Da die SAP für eine Vielzahl von Verträgen vorformulierte Nutzungsbedingungen verwendet und diese ihren Kunden bei Abschluss eines Vertrags zur Verfügung stellt, handelt es sich hierbei i.d.R. um allgemeine Geschäftsbedingungen (AGB) i.S.d. §§ 305 ff. BGB. Hierbei müsste insbesondere geprüft werden, ob die sog. Outsourcing-Klausel der SAP-Lizenzbedingungen eine unangemessene Benachteiligung des Lizenznehmers gem. § 307 BGB darstellt. Diese liegt vor, wenn die Bestimmung mit wesentlichen Grundgedanken der gesetzlichen Regelung nicht zu vereinbaren ist oder wesentliche Rechte oder Pflichten, die sich aus der Natur des Vertrages ergeben, so einschränkt, dass die Erreichung des Vertragszwecks gefährdet ist (§ 307 Abs. 2 Nr. 1 und 2 BGB). Für die AGB-rechtliche Zulässigkeit von Weitergabebeschränkungen ist zwischen Weitergabeverboten einerseits und Bedingungen, die an die Weitergabe geknüpft werden, andererseits zu unterscheiden. Ein generelles Weitergabeverbot widerspricht dem Erschöpfungsgrundsatz sowie dem Leitbild des Kaufvertrages (Kauf der Lizenzen durch Kunden) und ist daher unwirksam.[223] Nach der überzeugenden Rechtsauffassung des OLG Nürnberg gilt das Gleiche für Zustimmungsvorbehalte, da entgegen der gesetzlichen Regelung des § 34 Abs. 1 Satz 2 UrhG der Lizenzgeber nicht zur Zustimmung verpflichtet ist und sich der Zustimmungsvorbehalt folglich für den Lizenznehmer wie ein pauschales Veräußerungsverbot auswirken kann. Dies dürfte nicht im selben Maße gelten, wenn der Lizenzgeber durch die Klausel zur Zustimmung verpflichtet ist, sofern nicht berechtigte Gründe seinerseits entgegenstehen.[224] Solche berechtigte Gründe sieht die SAP AG in Nummer 2 Satz 6 ihrer Nutzungsbedingungen: „SAP wird in dieser Vereinbarung ihre berechtigten Interessen wahren, insbesondere hinsichtlich der vorbehaltlosen Anerkennung der Bedingungen zur Nutzung und Weitergabe der Softwareprodukte im Softwareüberlassungs- und Softwareservicevertrag und in diesem Nutzungsmodell durch den Dritten“. Darunter versteht die SAP AG bestimmte Anforderungen an den Outsourcing-/Hostingvertrag zwischen dem Kunden und dem Provider.

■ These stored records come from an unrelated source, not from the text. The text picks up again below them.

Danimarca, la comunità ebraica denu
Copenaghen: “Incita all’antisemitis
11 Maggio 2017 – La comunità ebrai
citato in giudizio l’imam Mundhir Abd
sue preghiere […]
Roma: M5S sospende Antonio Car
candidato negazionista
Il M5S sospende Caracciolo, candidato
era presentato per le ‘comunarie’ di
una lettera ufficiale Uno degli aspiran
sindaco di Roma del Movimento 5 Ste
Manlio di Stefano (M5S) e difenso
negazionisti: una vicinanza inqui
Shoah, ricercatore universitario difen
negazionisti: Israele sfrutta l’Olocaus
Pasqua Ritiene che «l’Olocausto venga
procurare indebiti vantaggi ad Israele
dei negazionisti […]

In der Praxis stimmt die SAP AG i.d.R. einem Outsourcing, sprich einem Hosting der SAP-Applikationen bei einem Provider zu, wenn folgende Punkte im Hosting-Vertrag zwischen Kunden und Provider regelt sind:

 

Der Provider verpflichtet sich schriftlich zur Einhaltung der Bedingungen des zwischen dem Kunden und SAP geschlossenen Software-Nutzungs- und Pflegevertrages.

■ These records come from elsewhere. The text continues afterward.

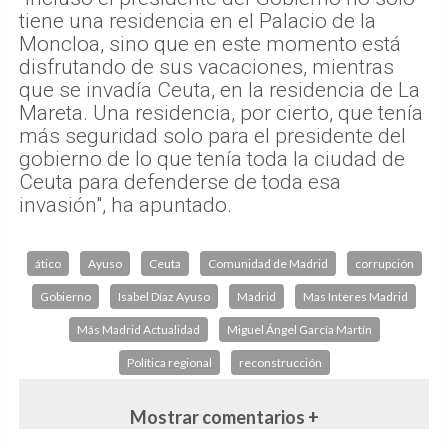
tiene una residencia en el Palacio de la
Moncloa, sino que en este momento está
disfrutando de sus vacaciones, mientras
que se invadía Ceuta, en la residencia de La
Mareta. Una residencia, por cierto, que tenía
más seguridad solo para el presidente del
gobierno de lo que tenía toda la ciudad de
Ceuta para defenderse de toda esa
invasión", ha apuntado.
ático
Ayuso
Ceuta
Comunidad de Madrid
corrupción
Gobierno
Isabel Díaz Ayuso
Madrid
Mas Interes Madrid
Más Madrid Actualidad
Miguel Ángel García Martín
Política regional
reconstrucción
Mostrar comentarios +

Der Provider verpflichtet sich, die Software ausschließlich zur Abwicklung von Geschäftsvorfällen des Kunden einzusetzen.
Es erfolgt keine Veränderung im Umfang der Nutzung der Software.

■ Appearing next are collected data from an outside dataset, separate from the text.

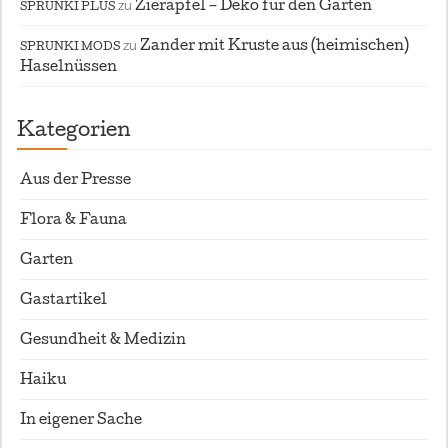
zu
Zierapfel – Deko für den Garten
SPRUNKI PLUS
zu
Zander mit Kruste aus (heimischen)
SPRUNKI MODS
Haselnüssen
Kategorien
Aus der Presse
Flora & Fauna
Garten
Gastartikel
Gesundheit & Medizin
Haiku
In eigener Sache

Die Verlagerung der Software ins Ausland bedarf dabei der zusätzlichen schriftlichen Genehmigung durch SAP im Einzelfall. Die Genehmigung darf nur aus wichtigem Grund verweigert werden.
Es muss eine entsprechende Geheimhaltungsvereinbarung mit dem Provider und dem Kunden bestehen, die die Rechtspositionen der SAP ausreichend schützt.

648

In der Praxis wird die Erlaubnis der SAP AG zum Hosting der SAP-Applikationen i.d.R. ohne Schwierigkeiten erteilt. Auch wenn die sog. Outsourcing-Klauseln in den SAP-Lizenzbedingungen ggf. nicht wirksam sind, sollte man sich aus partnerschaftlichen Gründen dennoch an die Vorgaben der SAP AG halten, da die Anforderungen der SAP AG nicht unbillig sind.